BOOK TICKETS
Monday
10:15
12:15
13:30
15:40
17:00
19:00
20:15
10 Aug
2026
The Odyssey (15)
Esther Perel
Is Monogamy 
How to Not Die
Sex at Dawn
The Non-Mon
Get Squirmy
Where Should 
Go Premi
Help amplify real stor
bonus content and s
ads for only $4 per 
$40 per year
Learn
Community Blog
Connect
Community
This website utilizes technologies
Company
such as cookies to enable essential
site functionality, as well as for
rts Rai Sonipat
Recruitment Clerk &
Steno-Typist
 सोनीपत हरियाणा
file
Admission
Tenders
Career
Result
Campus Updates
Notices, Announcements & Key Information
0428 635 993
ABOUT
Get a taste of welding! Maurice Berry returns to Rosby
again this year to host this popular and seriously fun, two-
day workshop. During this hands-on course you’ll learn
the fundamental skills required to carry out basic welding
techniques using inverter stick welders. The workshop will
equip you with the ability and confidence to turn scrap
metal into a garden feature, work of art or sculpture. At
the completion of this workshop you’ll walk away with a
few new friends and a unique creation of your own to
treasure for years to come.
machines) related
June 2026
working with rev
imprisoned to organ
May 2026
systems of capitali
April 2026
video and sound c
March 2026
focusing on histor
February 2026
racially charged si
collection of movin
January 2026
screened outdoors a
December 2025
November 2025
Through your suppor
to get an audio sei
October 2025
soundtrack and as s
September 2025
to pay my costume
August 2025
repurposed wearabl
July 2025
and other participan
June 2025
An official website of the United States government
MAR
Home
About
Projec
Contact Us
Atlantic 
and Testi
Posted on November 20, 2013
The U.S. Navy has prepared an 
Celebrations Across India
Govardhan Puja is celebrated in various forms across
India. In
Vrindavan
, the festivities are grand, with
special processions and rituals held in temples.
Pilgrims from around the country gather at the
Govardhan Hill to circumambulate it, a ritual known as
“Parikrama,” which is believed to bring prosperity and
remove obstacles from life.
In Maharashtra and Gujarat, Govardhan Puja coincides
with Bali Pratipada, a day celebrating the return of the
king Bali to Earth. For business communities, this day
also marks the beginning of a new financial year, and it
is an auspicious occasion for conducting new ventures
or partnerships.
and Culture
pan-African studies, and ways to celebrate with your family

------------------------------------------------------------------------

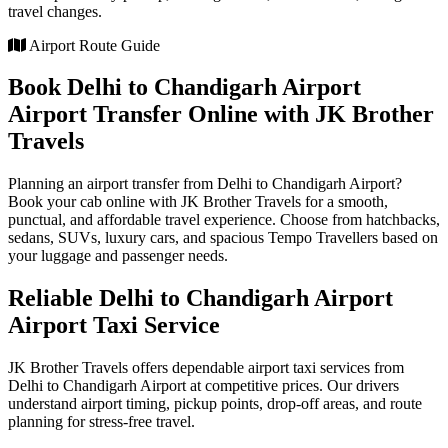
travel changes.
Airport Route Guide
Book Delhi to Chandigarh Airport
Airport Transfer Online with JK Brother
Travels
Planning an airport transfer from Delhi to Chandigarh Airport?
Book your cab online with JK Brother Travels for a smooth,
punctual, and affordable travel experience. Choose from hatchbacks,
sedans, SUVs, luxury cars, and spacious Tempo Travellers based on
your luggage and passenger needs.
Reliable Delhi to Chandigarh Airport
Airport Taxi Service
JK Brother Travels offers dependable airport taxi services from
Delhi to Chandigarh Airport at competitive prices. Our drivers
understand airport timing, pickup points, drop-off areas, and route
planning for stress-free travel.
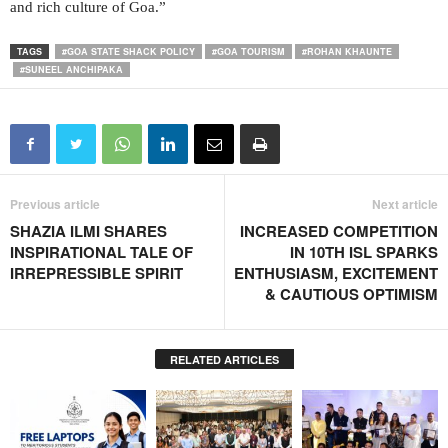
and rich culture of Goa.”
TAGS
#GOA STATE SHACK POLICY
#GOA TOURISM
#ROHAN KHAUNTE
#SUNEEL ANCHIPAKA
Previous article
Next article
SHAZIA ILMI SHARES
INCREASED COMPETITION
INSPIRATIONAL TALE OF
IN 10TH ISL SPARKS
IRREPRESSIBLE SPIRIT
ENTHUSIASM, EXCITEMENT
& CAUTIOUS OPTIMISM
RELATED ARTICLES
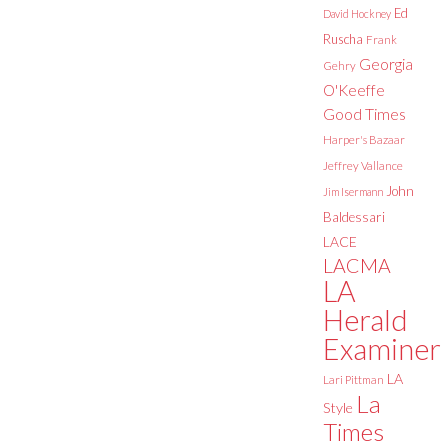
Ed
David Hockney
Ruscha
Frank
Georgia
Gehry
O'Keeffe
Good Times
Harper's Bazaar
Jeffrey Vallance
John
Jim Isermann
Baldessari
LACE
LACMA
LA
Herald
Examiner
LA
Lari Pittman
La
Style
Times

------------------------------------------------------------------------

> Problem description:
For the lines above, output exactly those from the line containing "Pilgrims from around" through the line containing "pan-African studies, and", and skip the others.

> Answer:
Pilgrims from around the country gather at the
Govardhan Hill to circumambulate it, a ritual known as
“Parikrama,” which is believed to bring prosperity and
remove obstacles from life.
In Maharashtra and Gujarat, Govardhan Puja coincides
with Bali Pratipada, a day celebrating the return of the
king Bali to Earth. For business communities, this day
also marks the beginning of a new financial year, and it
is an auspicious occasion for conducting new ventures
or partnerships.
and Culture
pan-African studies, and ways to celebrate with your family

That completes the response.